## [About this task]
Show every line below where "Night" appears.

(Dataset entries)

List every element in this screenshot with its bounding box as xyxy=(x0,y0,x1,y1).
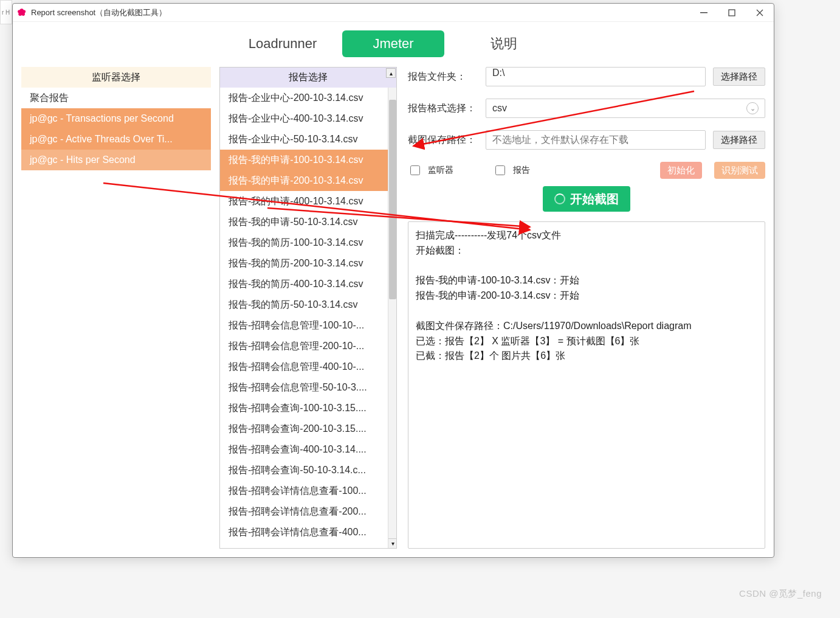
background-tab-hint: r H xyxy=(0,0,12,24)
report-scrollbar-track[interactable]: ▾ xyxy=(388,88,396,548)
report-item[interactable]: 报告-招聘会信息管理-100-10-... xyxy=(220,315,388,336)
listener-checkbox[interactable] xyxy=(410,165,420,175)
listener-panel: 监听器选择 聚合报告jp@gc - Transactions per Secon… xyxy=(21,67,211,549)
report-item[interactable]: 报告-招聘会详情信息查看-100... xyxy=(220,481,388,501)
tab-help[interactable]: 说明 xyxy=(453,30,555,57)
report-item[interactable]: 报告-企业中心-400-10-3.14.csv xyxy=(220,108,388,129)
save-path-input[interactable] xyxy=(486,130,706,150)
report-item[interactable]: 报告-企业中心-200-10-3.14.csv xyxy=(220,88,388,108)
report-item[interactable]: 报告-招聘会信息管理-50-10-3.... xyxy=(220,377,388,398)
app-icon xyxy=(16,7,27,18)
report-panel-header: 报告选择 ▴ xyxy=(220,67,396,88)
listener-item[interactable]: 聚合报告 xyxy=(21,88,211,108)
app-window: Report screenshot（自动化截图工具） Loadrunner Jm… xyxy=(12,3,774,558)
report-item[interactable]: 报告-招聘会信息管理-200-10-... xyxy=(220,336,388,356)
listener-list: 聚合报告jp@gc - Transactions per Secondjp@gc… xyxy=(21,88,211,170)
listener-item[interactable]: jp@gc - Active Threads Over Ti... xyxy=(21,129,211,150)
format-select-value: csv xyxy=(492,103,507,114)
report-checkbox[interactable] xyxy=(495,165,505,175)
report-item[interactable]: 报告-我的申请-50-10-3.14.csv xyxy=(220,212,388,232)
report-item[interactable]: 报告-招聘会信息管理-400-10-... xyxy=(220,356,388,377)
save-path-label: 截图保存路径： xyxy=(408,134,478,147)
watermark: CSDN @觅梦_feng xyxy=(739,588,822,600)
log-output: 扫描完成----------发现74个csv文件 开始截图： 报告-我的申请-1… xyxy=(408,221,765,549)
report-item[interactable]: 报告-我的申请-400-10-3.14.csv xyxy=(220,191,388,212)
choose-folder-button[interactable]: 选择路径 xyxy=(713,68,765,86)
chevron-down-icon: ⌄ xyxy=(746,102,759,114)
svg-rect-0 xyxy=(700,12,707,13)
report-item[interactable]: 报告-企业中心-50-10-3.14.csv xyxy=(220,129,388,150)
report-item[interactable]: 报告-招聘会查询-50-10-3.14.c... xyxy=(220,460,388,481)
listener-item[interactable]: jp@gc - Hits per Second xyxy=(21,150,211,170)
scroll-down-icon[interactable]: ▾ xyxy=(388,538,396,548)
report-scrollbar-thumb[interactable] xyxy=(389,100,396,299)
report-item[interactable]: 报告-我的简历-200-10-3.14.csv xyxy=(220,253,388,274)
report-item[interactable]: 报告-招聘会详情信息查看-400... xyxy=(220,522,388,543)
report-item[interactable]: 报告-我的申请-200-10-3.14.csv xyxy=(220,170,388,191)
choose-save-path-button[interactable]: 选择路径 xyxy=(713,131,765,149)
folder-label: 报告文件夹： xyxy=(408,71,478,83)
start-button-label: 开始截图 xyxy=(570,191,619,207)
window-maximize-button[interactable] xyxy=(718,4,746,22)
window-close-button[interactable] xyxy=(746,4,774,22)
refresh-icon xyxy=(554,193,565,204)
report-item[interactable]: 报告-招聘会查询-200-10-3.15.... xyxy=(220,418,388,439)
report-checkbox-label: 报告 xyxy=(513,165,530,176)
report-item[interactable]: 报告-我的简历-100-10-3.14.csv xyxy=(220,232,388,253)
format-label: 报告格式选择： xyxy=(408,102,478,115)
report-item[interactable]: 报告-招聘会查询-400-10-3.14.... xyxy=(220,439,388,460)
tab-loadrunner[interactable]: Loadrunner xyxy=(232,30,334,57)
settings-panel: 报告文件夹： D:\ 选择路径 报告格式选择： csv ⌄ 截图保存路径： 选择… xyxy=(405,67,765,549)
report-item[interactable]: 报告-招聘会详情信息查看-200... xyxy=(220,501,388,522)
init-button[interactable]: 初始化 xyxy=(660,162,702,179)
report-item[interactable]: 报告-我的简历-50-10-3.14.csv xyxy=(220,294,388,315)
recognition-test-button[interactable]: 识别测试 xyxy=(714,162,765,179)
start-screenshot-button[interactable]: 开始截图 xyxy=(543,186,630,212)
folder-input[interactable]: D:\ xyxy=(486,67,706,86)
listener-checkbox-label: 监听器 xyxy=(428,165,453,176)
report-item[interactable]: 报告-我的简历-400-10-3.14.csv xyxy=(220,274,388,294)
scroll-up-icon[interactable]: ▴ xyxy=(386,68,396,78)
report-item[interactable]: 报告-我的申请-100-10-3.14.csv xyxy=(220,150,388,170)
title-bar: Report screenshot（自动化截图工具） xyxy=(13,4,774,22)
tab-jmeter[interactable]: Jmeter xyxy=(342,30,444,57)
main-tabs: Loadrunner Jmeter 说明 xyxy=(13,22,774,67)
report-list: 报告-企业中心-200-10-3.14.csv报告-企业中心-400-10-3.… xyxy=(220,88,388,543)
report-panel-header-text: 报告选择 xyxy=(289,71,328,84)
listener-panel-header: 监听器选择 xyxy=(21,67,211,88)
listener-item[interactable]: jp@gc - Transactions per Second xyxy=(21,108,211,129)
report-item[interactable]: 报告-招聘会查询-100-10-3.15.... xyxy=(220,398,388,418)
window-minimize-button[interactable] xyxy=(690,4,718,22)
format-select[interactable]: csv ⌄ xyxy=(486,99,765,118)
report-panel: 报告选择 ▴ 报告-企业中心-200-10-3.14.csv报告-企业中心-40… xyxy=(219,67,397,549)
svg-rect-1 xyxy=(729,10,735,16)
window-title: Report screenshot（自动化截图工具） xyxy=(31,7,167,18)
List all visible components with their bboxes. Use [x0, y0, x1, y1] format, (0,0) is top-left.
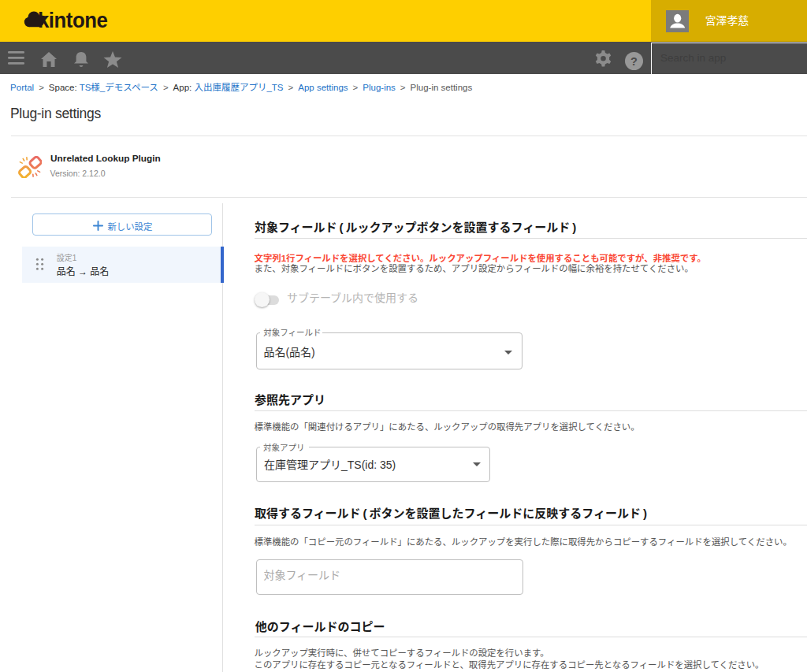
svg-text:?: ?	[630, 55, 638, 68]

* * *

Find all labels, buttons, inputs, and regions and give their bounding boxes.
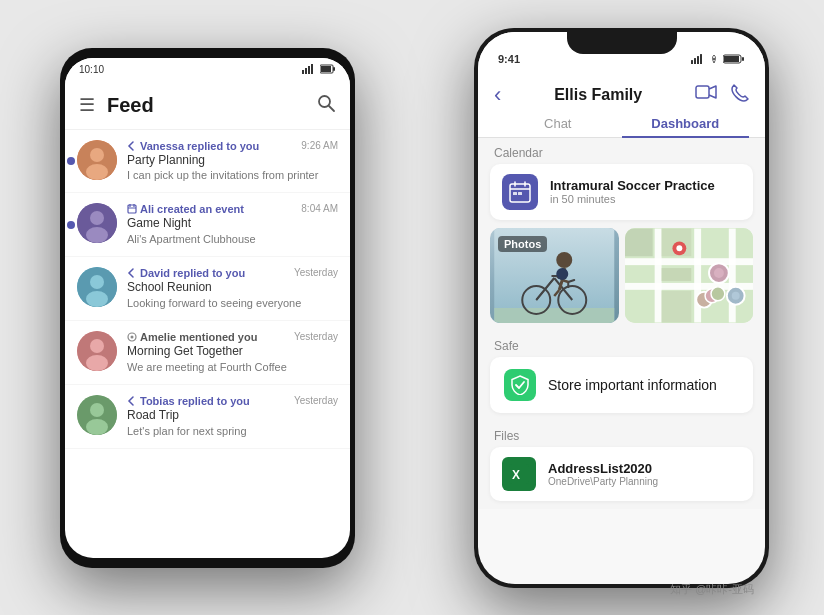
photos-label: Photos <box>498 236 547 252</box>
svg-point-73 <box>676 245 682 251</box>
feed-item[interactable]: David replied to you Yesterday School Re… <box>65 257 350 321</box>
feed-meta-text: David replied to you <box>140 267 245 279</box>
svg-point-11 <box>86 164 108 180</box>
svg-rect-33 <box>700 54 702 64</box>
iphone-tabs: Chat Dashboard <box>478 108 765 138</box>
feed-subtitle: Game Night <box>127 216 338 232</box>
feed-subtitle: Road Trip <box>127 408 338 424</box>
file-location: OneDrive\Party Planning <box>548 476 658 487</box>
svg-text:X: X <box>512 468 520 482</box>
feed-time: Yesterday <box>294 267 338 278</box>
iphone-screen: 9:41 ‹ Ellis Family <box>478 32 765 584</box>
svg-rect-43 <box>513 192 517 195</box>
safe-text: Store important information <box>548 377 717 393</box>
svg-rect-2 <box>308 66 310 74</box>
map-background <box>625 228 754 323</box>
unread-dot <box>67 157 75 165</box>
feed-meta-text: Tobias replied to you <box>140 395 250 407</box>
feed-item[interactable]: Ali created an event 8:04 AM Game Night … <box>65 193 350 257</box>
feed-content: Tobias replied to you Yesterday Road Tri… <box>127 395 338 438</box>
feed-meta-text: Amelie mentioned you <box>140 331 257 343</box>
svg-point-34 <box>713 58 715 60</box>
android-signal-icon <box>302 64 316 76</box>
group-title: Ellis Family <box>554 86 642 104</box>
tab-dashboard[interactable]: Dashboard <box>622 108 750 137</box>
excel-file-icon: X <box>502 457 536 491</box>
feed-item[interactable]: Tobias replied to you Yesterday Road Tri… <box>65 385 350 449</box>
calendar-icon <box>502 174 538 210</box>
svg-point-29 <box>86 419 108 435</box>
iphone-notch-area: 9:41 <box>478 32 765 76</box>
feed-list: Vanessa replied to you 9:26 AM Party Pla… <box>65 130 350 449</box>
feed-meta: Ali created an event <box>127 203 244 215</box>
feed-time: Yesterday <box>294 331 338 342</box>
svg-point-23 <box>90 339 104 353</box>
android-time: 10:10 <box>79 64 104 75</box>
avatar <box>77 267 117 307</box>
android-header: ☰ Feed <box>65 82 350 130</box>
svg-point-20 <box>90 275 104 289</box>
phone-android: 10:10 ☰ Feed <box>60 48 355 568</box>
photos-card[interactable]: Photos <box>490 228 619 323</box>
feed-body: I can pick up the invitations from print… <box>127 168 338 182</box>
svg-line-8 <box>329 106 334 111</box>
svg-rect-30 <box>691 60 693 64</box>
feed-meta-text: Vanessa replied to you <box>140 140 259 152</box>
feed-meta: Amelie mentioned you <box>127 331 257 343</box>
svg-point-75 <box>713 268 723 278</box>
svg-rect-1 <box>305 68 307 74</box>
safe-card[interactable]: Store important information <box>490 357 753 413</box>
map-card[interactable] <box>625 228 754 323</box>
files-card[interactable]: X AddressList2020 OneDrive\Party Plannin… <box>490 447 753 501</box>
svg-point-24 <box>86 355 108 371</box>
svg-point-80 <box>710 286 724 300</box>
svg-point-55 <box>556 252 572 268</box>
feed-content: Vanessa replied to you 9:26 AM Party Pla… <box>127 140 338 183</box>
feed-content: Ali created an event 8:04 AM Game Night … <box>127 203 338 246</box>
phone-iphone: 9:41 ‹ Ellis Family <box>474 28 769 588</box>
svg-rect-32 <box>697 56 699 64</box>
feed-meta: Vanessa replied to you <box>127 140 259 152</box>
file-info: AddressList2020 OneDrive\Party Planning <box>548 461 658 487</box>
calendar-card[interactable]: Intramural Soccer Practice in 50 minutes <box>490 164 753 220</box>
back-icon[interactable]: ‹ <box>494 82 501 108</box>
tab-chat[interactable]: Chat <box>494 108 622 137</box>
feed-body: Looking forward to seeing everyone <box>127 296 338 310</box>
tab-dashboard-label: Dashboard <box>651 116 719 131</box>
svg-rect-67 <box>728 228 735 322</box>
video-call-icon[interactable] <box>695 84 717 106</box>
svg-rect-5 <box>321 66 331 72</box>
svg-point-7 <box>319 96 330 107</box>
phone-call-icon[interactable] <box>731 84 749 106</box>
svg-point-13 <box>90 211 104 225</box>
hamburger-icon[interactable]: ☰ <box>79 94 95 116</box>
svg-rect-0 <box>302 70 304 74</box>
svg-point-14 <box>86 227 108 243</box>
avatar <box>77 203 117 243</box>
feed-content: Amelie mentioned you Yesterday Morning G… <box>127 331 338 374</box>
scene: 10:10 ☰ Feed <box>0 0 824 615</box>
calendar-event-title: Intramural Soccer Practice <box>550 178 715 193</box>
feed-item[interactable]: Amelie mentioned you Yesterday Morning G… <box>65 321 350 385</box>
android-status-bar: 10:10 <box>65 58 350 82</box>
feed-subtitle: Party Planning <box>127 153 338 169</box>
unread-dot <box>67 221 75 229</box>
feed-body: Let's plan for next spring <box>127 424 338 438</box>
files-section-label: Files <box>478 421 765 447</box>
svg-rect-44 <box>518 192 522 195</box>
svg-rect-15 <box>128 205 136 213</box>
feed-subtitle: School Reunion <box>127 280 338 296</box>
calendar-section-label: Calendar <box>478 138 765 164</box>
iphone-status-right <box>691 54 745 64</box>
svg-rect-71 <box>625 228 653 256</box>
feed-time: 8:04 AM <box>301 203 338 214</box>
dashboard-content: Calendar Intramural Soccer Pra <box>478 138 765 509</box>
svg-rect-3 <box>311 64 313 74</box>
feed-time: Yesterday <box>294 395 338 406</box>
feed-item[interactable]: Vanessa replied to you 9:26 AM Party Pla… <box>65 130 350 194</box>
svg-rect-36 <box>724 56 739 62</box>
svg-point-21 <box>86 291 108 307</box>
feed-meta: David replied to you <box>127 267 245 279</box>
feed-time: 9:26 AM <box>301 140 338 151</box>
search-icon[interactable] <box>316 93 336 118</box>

## [Task answer]
feed-subtitle: Game Night <box>127 216 338 232</box>
feed-item[interactable]: Ali created an event 8:04 AM Game Night … <box>65 193 350 257</box>
feed-content: Ali created an event 8:04 AM Game Night … <box>127 203 338 246</box>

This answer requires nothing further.